_Instructions to follow_
Leaving the pictures aside, transcribe only and exactly the lines from the one with "Recalled For Fish" through the end of the entries, both included.

━━━━━━

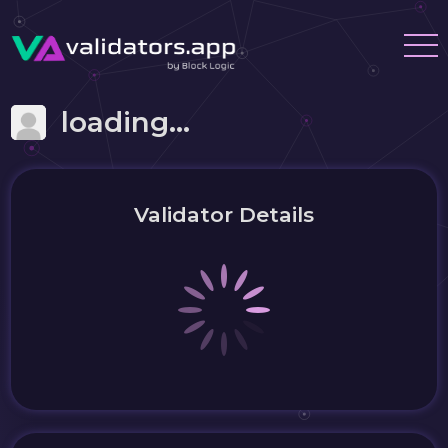
loading...
Validator Details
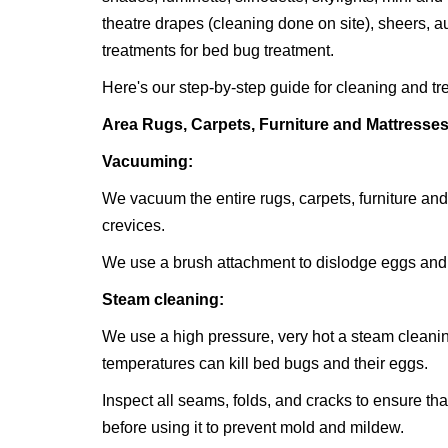
theatre drapes (cleaning done on site), sheers, 
treatments for bed bug treatment.
Here's our step-by-step guide for cleaning and tr
Area Rugs, Carpets, Furniture and Mattresse
Vacuuming:
We vacuum the entire rugs, carpets, furniture and
crevices.
We use a brush attachment to dislodge eggs and
Steam cleaning:
We use a high pressure, very hot a steam cleaning
temperatures can kill bed bugs and their eggs.
Inspect all seams, folds, and cracks to ensure tha
before using it to prevent mold and mildew.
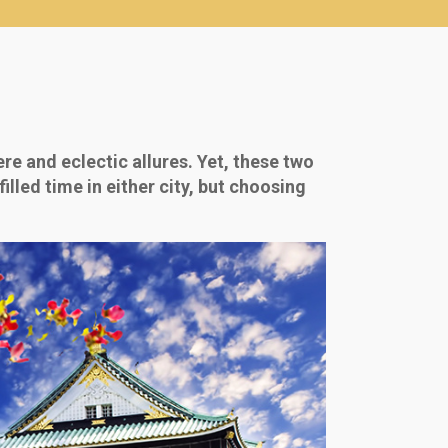
re and eclectic allures. Yet, these two
illed time in either city, but choosing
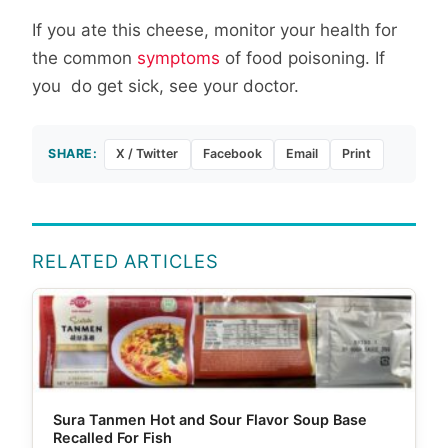
If you ate this cheese, monitor your health for
the common
symptoms
of food poisoning. If
you do get sick, see your doctor.
SHARE:
X / Twitter
Facebook
Email
Print
RELATED ARTICLES
Sura Tanmen Hot and Sour Flavor Soup Base
Recalled For Fish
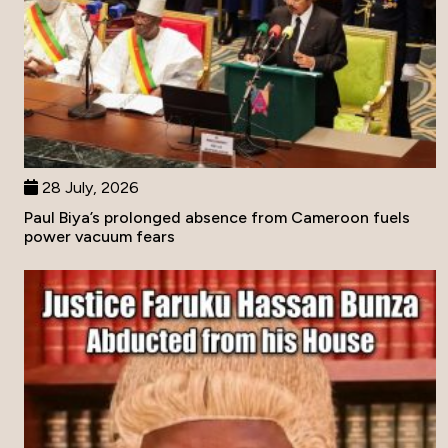
28 July, 2026
Paul Biya’s prolonged absence from Cameroon fuels
power vacuum fears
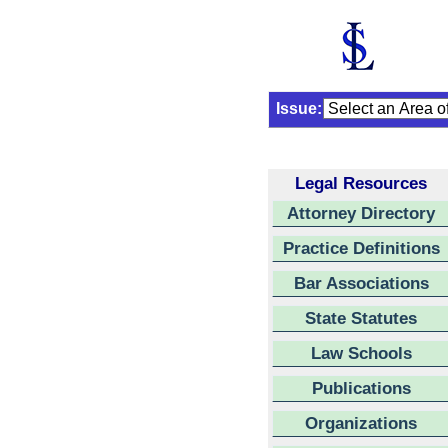
Issue:
Legal Resources
Attorney Directory
Practice Definitions
Bar Associations
State Statutes
Law Schools
Publications
Organizations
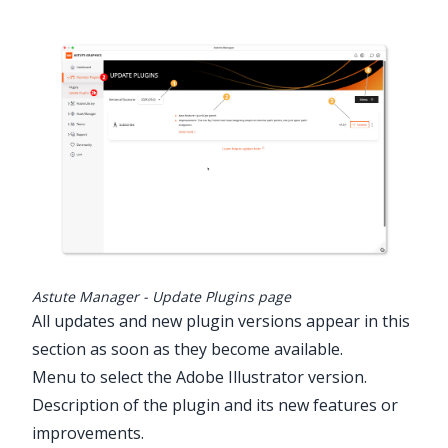
Astute Manager - Update Plugins page
All updates and new plugin versions appear in this
section as soon as they become available.
Menu to select the Adobe Illustrator version.
Description of the plugin and its new features or
improvements.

━━━━━━

_Completed exercise_
Recalled For Fish
28 July, 2026
Paul Biya’s prolonged absence from Cameroon fuels
power vacuum fears
Issue:
Legal Resources
Attorney Directory
Practice Definitions
Bar Associations
State Statutes
Law Schools
Publications
Organizations
Astute Manager - Update Plugins page
All updates and new plugin versions appear in this
section as soon as they become available.
Menu to select the Adobe Illustrator version.
Description of the plugin and its new features or
improvements.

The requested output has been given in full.